**WHAT TO PRODUCE:** Starting at the line that contains "This screenshot has width=1024, height=1492.", return every line through the end of the data exactly, without pictures.

(Pixel coordinate grounding data)
━━━━━━━━━━━━━━━━━━━━
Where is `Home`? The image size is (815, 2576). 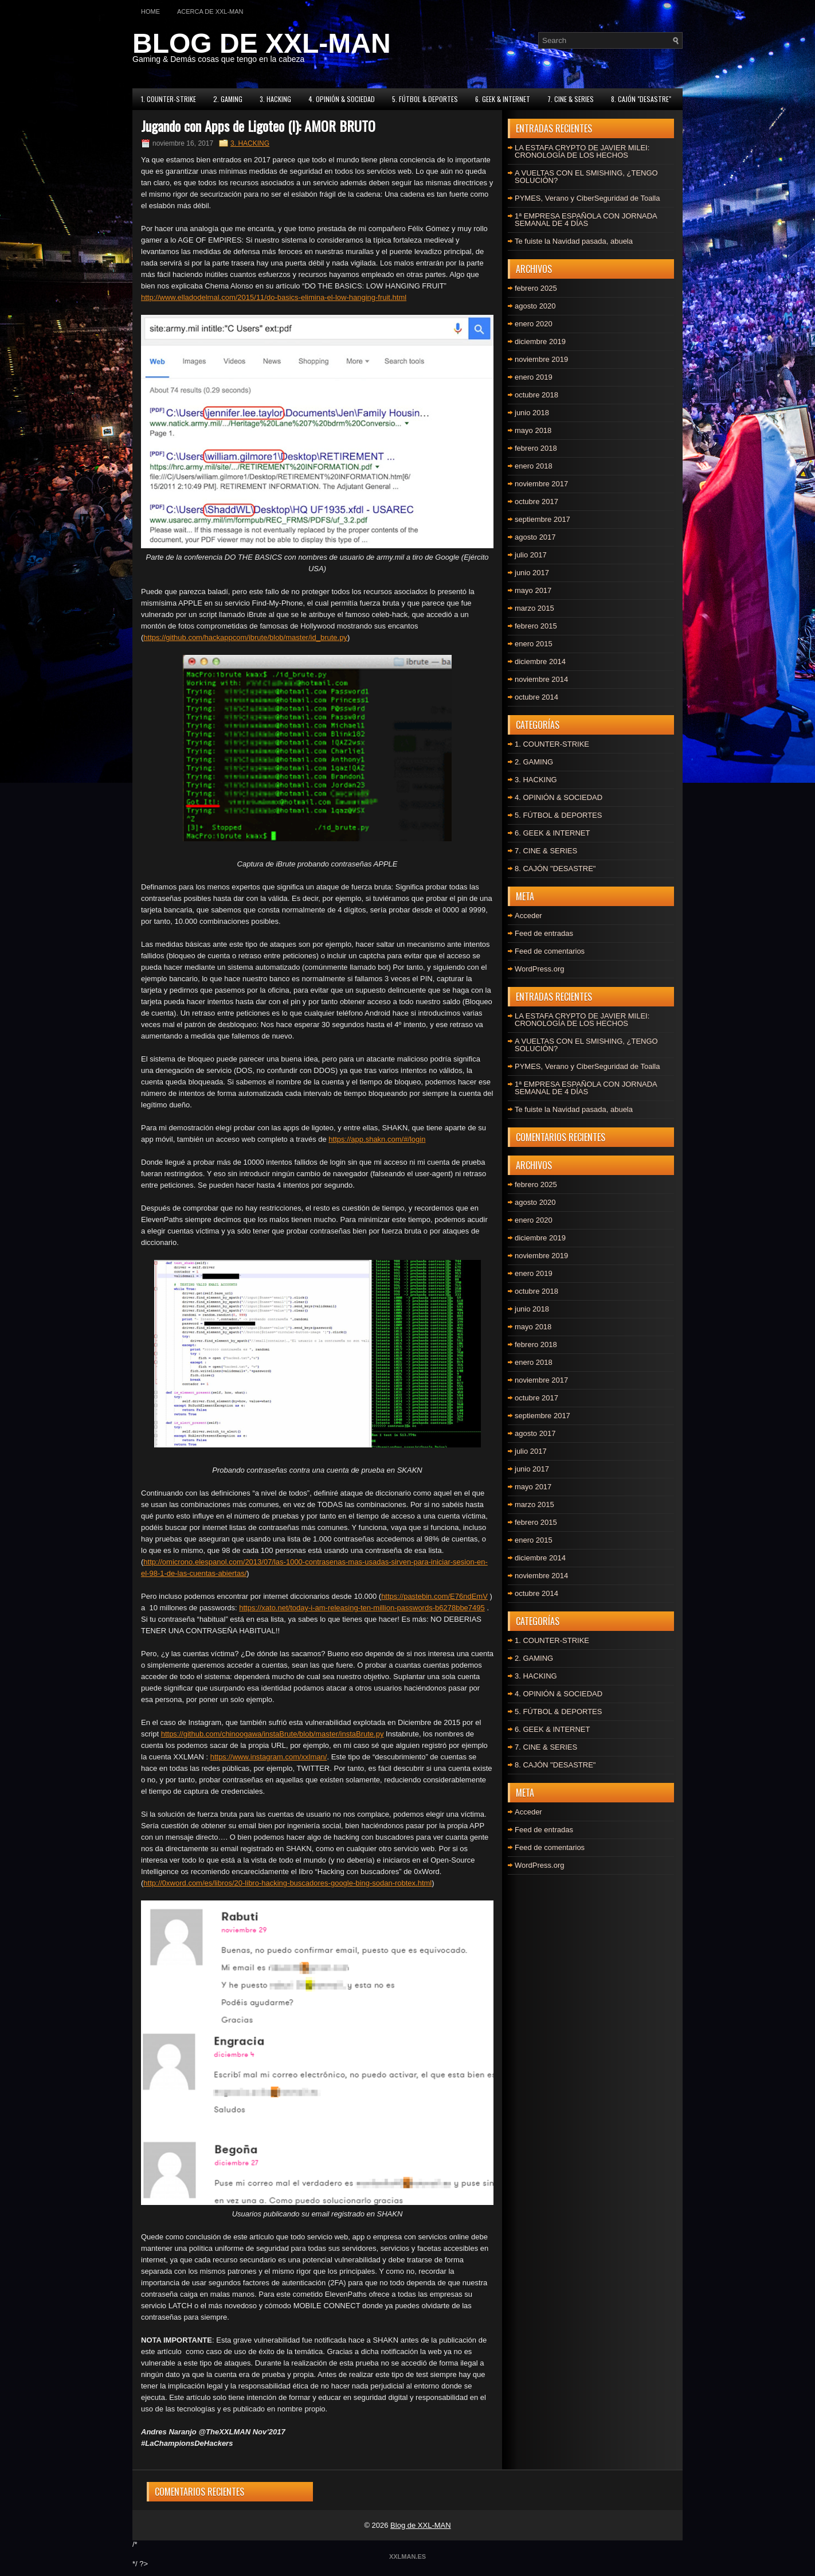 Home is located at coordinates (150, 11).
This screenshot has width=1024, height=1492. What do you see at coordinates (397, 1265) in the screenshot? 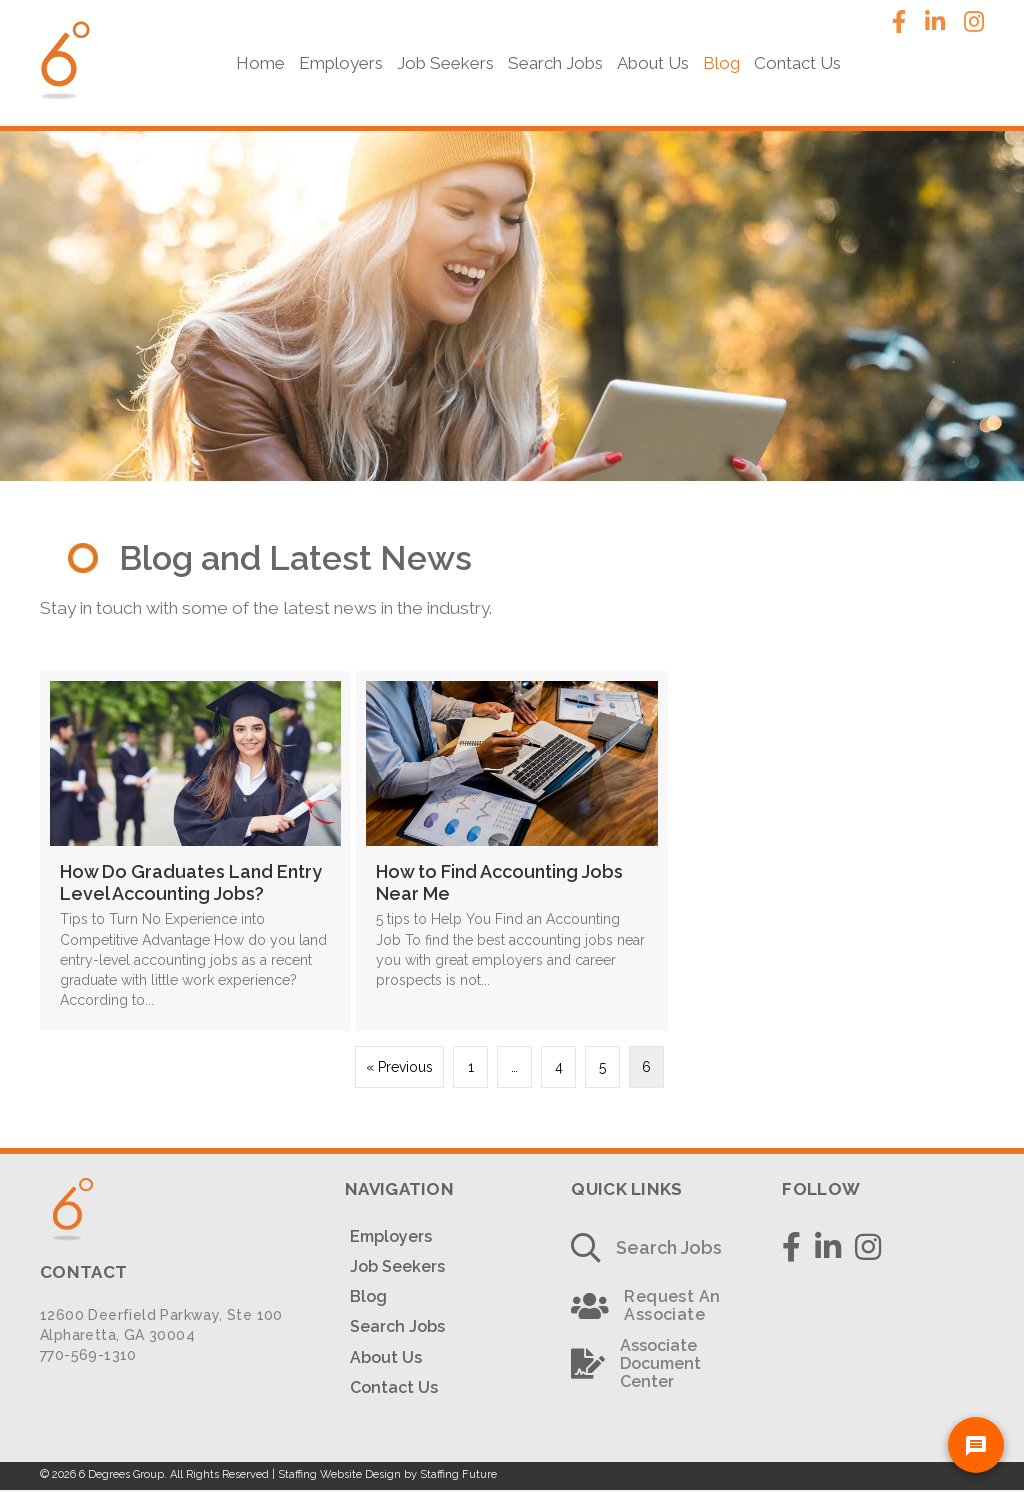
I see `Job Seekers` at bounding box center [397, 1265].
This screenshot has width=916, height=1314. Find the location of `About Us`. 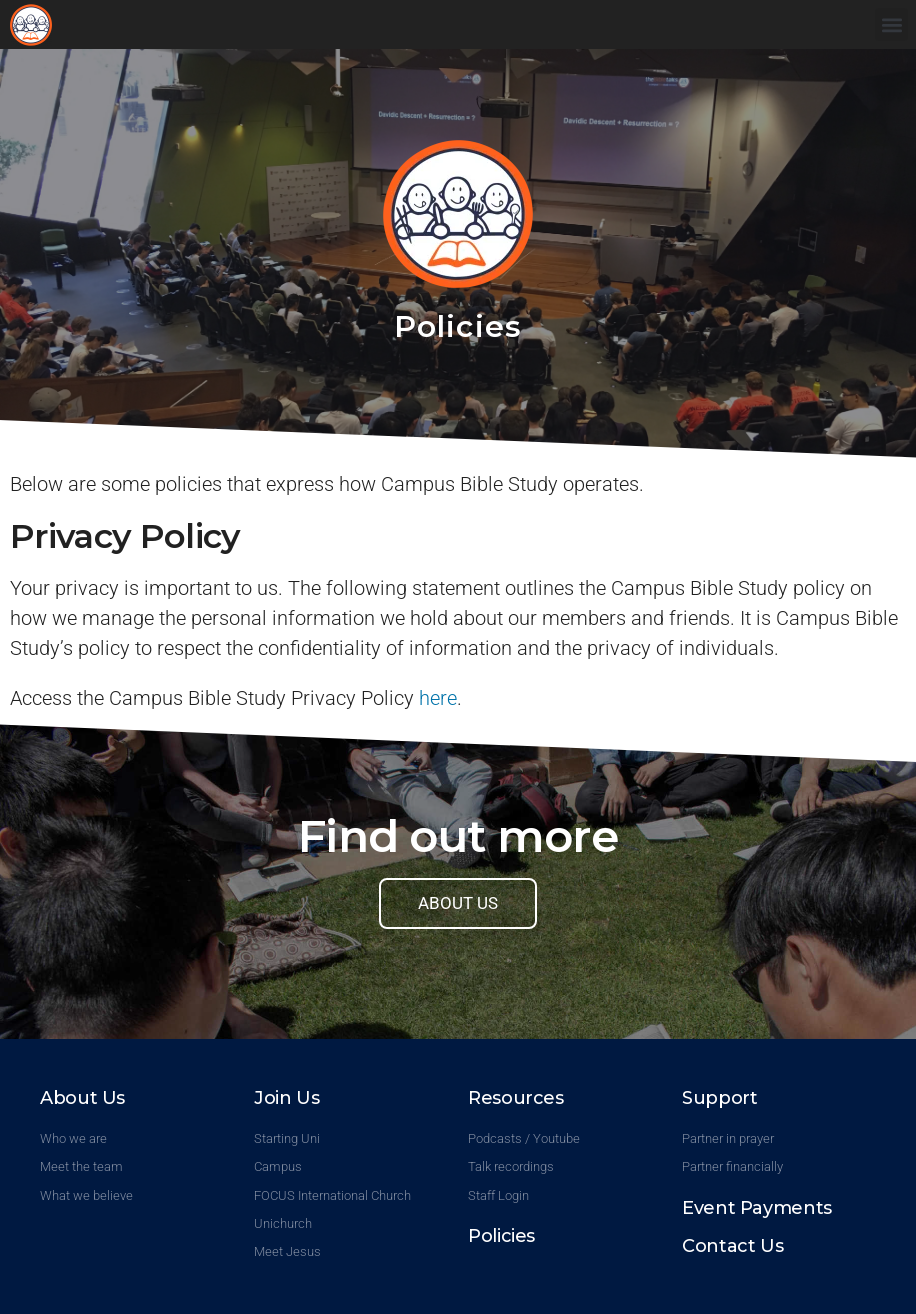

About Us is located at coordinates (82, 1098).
━━━━━━━━━━━━━━━━━━━━
**EXERCISE RESPONSE:**
This screenshot has width=1024, height=1492. What do you see at coordinates (397, 1265) in the screenshot? 
I see `Job Seekers` at bounding box center [397, 1265].
This screenshot has width=916, height=1314. Find the location of `About Us`. 

About Us is located at coordinates (82, 1098).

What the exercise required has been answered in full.